Numa crónica que intitulou "A perfeita imperfeição", João Mário Grilo escreve hoje na Visão sobre a reposição, em cópia restaurada, de Profissão: Repórter e o lançamento de uma nova edição em DVD de Blow-Up. Na opinião do cronista, estamos perante "dois filmes brutais, principalmente pelo modo como as suas personagens "saem da estrada", como abandonam os seus destinos e o programa codificado e seguro de peripécias que eles prometiam (...)".

Raízes e Poeira

De que foges? – pergunta a rapariga ao homem, a partir do banco de trás do descapotável branco, americano, com matrícula de Madrid. Ele responde-lhe – Vira-te de costas para os bancos da frente. Ela vê a estrada a sumir-se, comprimida pelas margens com árvores cintadas de branco.

De que fugimos, quando damos por nós a seguir viagem sem destino, ainda que com uma agenda que não preenchemos, cheia de compromissos (nunca tão perigosos como os de um traficante de armas)?
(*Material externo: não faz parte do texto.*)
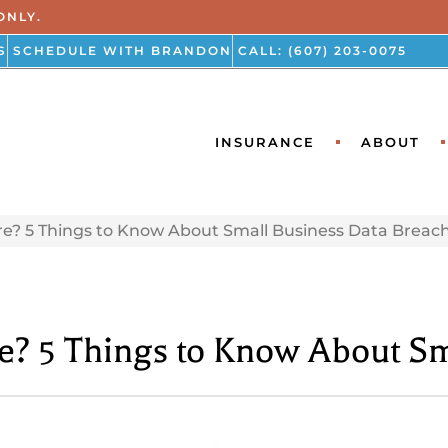
ONLY.
S
SCHEDULE WITH BRANDON
CALL: (607) 203-0075
INSURANCE
ABOUT
re? 5 Things to Know About Small Business Data Breac
re? 5 Things to Know About S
Michelangelo Antonioni disse que Professione: reporter foi o filme estilisticamente mais maduro que realizou (em 1975). Foi um prazer descobri-lo, esta noite, no Nimas em Lisboa. A gramática do filme é magnética e o longo plano-sequência final é, de facto, de antologia. Não interessa muito para o caso, mas prefiro o título inglês: The Passenger.

1.8.06

A gosto

(Timothy A. Clary/AFP - Getty Images)

Eis o sexto mês do blogue, meio deserto. Em NYC todos se ensopam e ventoinham para combater a caloraça. Aqui, viramos mais uma página. Líbano, Fidel (ainda estará vivo, no momento em que "emite" um novo comunicado a dizer que não pode inventar boas notícias e que as más só servem o inimigo?), sentimentos mistos perante o castigo para os putos rufias que espancaram um transexual no Porto. Chamam-lhe silly season - estação tonta. Convém não facilitar.